#### Exercise directions:
Give again, exactly as written, the lines of the records below from the line with "immagini di MS" to the line with "высокой декоративностью и". Both end lines count; pictures do not.

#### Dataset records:
______________________________

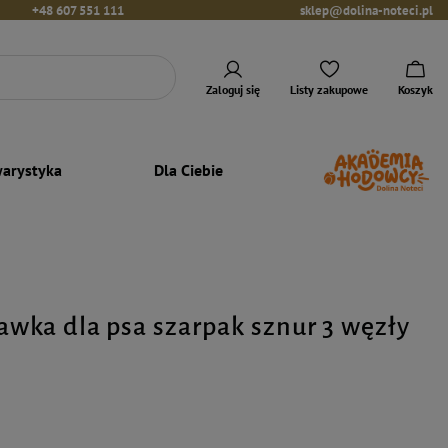
+48 607 551 111
sklep@dolina-noteci.pl
Zaloguj się
Listy zakupowe
Koszyk
arystyka
Dla Ciebie
wka dla psa szarpak sznur 3 węzły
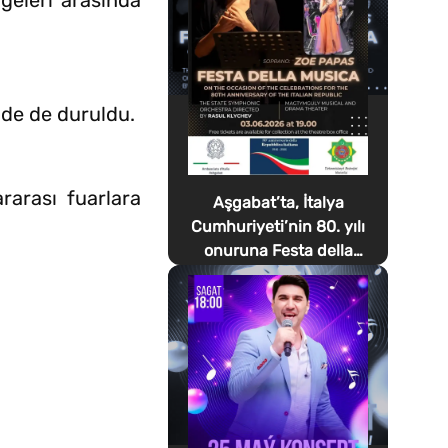
lgeleri arasında
de de duruldu.
rarası fuarlara
Aşgabat’ta, İtalya
Cumhuriyeti’nin 80. yılı
onuruna Festa della
Musica düzenlenecek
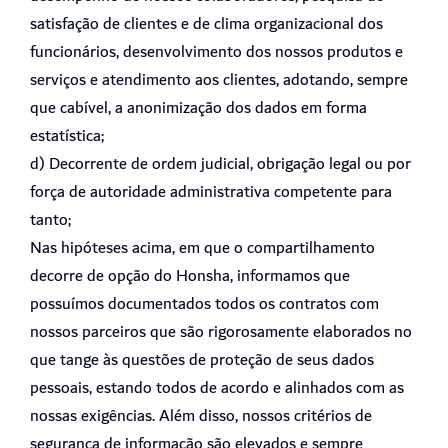
satisfação de clientes e de clima organizacional dos
funcionários, desenvolvimento dos nossos produtos e
serviços e atendimento aos clientes, adotando, sempre
que cabível, a anonimização dos dados em forma
estatística;
d) Decorrente de ordem judicial, obrigação legal ou por
força de autoridade administrativa competente para
tanto;
Nas hipóteses acima, em que o compartilhamento
decorre de opção do Honsha, informamos que
possuímos documentados todos os contratos com
nossos parceiros que são rigorosamente elaborados no
que tange às questões de proteção de seus dados
pessoais, estando todos de acordo e alinhados com as
nossas exigências. Além disso, nossos critérios de
segurança de informação são elevados e sempre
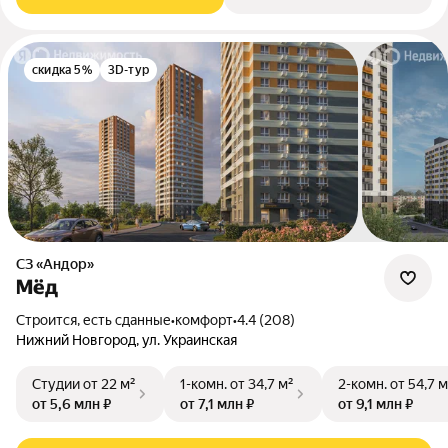
скидка 5%
3D-тур
СЗ «Андор»
Мёд
Строится, есть сданные
•
комфорт
•
4.4 (208)
Нижний Новгород, ул. Украинская
Студии
от 22 м²
1-комн.
от 34,7 м²
2-комн.
от 54,7 м
от 5,6 млн ₽
от 7,1 млн ₽
от 9,1 млн ₽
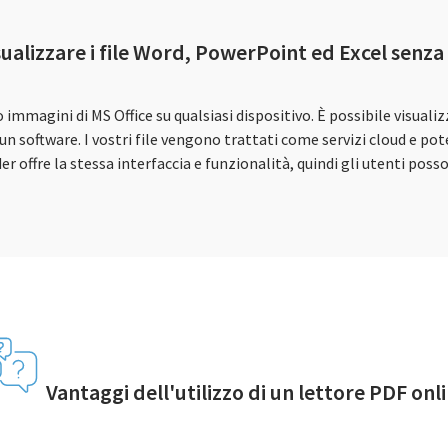
sualizzare i file Word, PowerPoint ed Excel senza 
 immagini di MS Office su qualsiasi dispositivo. È possibile visual
lcun software. I vostri file vengono trattati come servizi cloud e
er offre la stessa interfaccia e funzionalità, quindi gli utenti p
Vantaggi dell'utilizzo di un lettore PDF onl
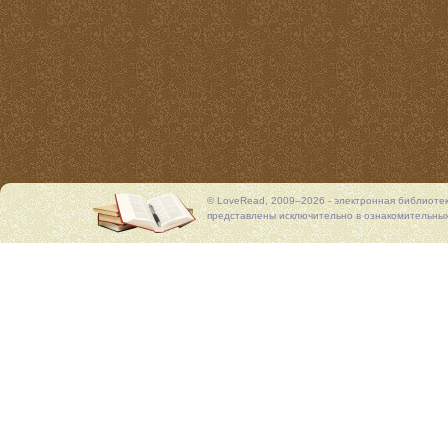
© LoveRead, 2009–2026 - электронная библиоте
представлены исключительно в ознакомительных 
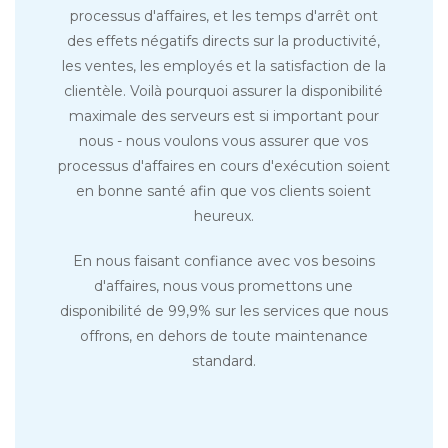
processus d'affaires, et les temps d'arrêt ont
des effets négatifs directs sur la productivité,
les ventes, les employés et la satisfaction de la
clientèle. Voilà pourquoi assurer la disponibilité
maximale des serveurs est si important pour
nous - nous voulons vous assurer que vos
processus d'affaires en cours d'exécution soient
en bonne santé afin que vos clients soient
heureux.
En nous faisant confiance avec vos besoins
d'affaires, nous vous promettons une
disponibilité de 99,9% sur les services que nous
offrons, en dehors de toute maintenance
standard.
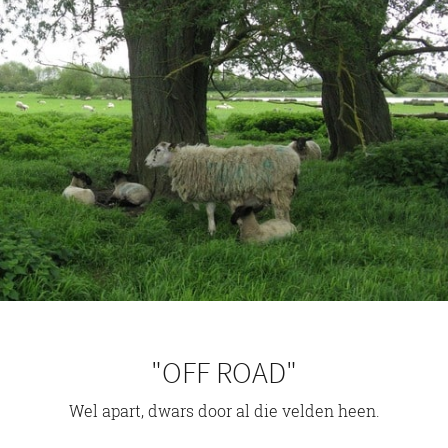
"OFF ROAD"
Wel apart, dwars door al die velden heen.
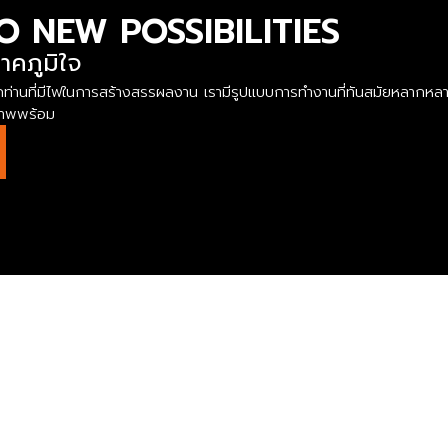
O NEW POSSIBILITIES
าคภูมิใจ
นรับทุกท่านที่มีไฟในการสร้างสรรผลงาน เรามีรูปแบบการทำงานที่ทันสมัยหล
ยภาพพร้อม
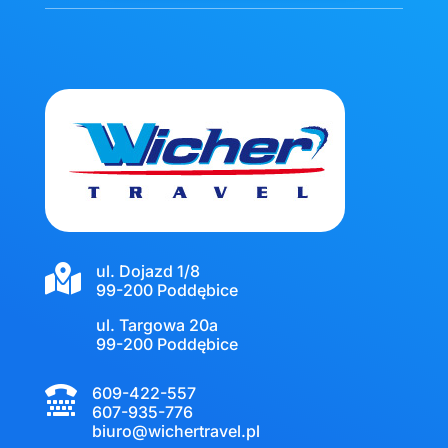
ul. Dojazd 1/8

99-200 Poddębice
ul. Targowa 20a
99-200 Poddębice
609-422-557

607-935-776
biuro@wichertravel.pl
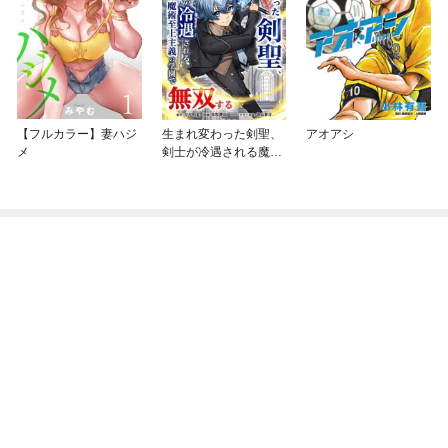
【フルカラー】妻ハジ
生まれ変わった剣聖、
アオアシ
メ
剣士が冷遇される魔術
至上主義の学園で無双
する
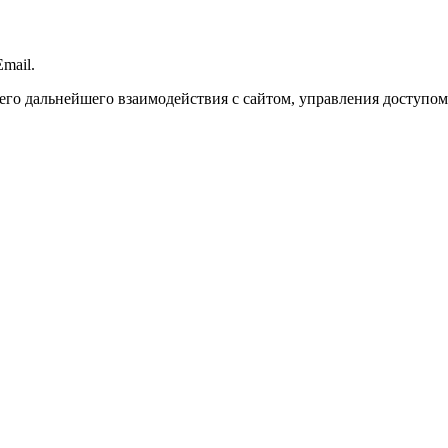
mail.
го дальнейшего взаимодействия с сайтом, управления доступом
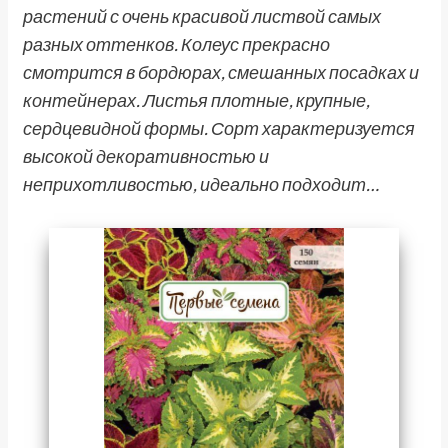
растений с очень красивой листвой самых
разных оттенков. Колеус прекрасно
смотрится в бордюрах, смешанных посадках и
контейнерах. Листья плотные, крупные,
сердцевидной формы. Сорт характеризуется
высокой декоративностью и
неприхотливостью, идеально подходит…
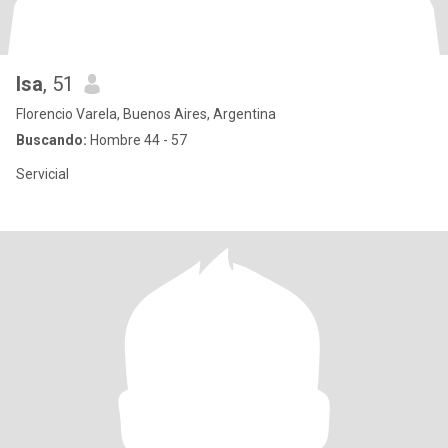
Isa
, 51
Florencio Varela, Buenos Aires, Argentina
Buscando:
Hombre 44 - 57
Servicial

______________________________

#### Solved problem:
 immagini di MS Office su qualsiasi dispositivo. È possibile visual
lcun software. I vostri file vengono trattati come servizi cloud e
er offre la stessa interfaccia e funzionalità, quindi gli utenti p
Vantaggi dell'utilizzo di un lettore PDF onl
© LoveRead, 2009–2026 - электронная библиоте
представлены исключительно в ознакомительных 
processus d'affaires, et les temps d'arrêt ont
des effets négatifs directs sur la productivité,
les ventes, les employés et la satisfaction de la
clientèle. Voilà pourquoi assurer la disponibilité
maximale des serveurs est si important pour
nous - nous voulons vous assurer que vos
processus d'affaires en cours d'exécution soient
en bonne santé afin que vos clients soient
heureux.
En nous faisant confiance avec vos besoins
d'affaires, nous vous promettons une
disponibilité de 99,9% sur les services que nous
offrons, en dehors de toute maintenance
standard.
"OFF ROAD"
Wel apart, dwars door al die velden heen.
O NEW POSSIBILITIES
าคภูมิใจ
นรับทุกท่านที่มีไฟในการสร้างสรรผลงาน เรามีรูปแบบการทำงานที่ทันสมัยหล
ยภาพพร้อม
ul. Dojazd 1/8

99-200 Poddębice
ul. Targowa 20a
99-200 Poddębice
609-422-557

607-935-776
biuro@wichertravel.pl
【フルカラー】妻ハジ
生まれ変わった剣聖、
アオアシ
メ
剣士が冷遇される魔術
至上主義の学園で無双
する
mail.
го дальнейшего взаимодействия с сайтом, управления доступом
растений с очень красивой листвой самых
разных оттенков. Колеус прекрасно
смотрится в бордюрах, смешанных посадках и
контейнерах. Листья плотные, крупные,
сердцевидной формы. Сорт характеризуется
высокой декоративностью и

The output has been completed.